Review by Sally Wisdom

William Morrow and Company

May 12, 2014



288 pages

Economist Steven D. Levitt and journalist Stephen Dubner say they were as surprised as anyone by the runaway success of their 2005 collaboration, “Freakonomics: A Rogue Economist Explores the Hidden Side of Everything” followed by “Superfreakonomics” in 2009. Their new title, “Think Like a Freak: The Authors of Freakonomics Offer to Retrain Your Brain,” promises to show readers how to look at the world counterintuitively. In their familiar style, the authors piece together anecdotes and examples of how incentives affect and reveal human nature.
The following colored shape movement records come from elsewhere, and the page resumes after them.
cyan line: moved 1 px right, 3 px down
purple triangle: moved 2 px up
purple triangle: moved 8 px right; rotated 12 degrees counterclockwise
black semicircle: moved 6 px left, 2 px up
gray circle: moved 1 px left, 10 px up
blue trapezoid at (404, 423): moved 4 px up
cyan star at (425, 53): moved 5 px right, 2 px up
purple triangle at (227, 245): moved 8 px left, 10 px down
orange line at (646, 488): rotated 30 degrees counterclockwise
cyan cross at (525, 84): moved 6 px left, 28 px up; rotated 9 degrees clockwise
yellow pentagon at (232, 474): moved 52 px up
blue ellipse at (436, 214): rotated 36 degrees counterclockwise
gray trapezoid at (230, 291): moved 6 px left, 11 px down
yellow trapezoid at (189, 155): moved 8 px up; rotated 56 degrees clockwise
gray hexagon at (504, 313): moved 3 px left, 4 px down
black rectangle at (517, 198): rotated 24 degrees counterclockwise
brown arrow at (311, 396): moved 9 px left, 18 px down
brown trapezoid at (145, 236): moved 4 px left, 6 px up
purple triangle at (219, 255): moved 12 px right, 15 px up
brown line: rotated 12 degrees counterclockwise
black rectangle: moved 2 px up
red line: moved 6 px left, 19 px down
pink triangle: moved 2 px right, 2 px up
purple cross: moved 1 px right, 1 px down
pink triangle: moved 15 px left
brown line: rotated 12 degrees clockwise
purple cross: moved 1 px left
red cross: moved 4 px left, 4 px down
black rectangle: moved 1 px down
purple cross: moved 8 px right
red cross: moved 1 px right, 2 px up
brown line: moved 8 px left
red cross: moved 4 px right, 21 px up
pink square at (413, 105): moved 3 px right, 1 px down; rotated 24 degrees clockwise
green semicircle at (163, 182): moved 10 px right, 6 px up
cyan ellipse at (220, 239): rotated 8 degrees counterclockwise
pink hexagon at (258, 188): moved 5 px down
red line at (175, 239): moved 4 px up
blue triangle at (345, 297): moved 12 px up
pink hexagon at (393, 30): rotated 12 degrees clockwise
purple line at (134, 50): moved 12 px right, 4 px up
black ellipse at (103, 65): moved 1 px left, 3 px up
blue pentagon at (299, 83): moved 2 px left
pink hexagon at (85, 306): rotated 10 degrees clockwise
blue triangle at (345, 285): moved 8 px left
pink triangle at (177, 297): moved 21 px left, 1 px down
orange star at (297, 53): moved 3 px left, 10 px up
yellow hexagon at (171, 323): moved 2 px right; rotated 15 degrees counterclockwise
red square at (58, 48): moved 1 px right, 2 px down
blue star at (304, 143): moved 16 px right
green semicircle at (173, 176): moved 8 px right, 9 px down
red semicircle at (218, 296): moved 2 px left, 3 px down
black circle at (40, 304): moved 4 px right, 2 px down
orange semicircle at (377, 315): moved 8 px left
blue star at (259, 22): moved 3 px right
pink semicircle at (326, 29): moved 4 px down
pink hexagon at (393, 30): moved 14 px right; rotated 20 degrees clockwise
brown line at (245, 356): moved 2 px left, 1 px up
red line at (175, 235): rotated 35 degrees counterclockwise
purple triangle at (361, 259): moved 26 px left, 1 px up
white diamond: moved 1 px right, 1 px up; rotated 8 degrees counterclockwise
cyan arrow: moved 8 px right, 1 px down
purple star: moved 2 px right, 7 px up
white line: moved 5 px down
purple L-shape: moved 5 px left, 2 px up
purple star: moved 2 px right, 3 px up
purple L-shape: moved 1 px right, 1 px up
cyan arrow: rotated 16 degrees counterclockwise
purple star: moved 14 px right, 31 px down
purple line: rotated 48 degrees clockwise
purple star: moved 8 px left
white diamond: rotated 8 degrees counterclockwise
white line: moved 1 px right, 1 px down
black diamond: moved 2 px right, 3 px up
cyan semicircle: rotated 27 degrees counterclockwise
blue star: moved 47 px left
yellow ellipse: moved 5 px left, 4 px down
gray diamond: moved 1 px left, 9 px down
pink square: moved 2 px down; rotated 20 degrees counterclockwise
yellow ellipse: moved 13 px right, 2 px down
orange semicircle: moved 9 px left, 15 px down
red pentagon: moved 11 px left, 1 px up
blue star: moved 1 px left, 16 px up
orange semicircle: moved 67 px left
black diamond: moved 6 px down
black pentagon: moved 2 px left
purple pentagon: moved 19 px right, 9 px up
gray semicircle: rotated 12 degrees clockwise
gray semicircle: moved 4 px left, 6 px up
Levitt and Dubner re-tell the familiar story of King Solomon and the two mothers claiming the same baby and describe how European priests in the Middle Ages used similar tactics to trick the guilty into unwittingly revealing their guilt. Can you trick people into revealing they haven’t thoroughly read a contract? Musician David Lee Roth did exactly that by slipping a seemingly ridiculous but easily identified demand into Van Halen’s live show contracts.

To demonstrate how to “make your garden weed itself,” Levitt and Dubner describe how online shoe and clothing store Zappos initiated a clever way to incentivize new hires to cull themselves and how ridiculous e-mails from Nigerian internet scammers are designed to sort out those not gullible enough to fall for the scheme.

In advising readers to throw out pre-conceived notions, Levitt and Dubner describe how a Japanese hot dog eating contest winner revolutionized the “sport,” and how an Australian doctor ate bacteria to test his then-revolutionary theory about the cause of ulcers.

While the book may not retrain your brain, the authors’ winning formula will not disappoint the many fans of their earlier titles. CV

Sally Wisdom retired from the Des Moines Public Library in 2011 and found her dream job at Beaverdale Books soon after.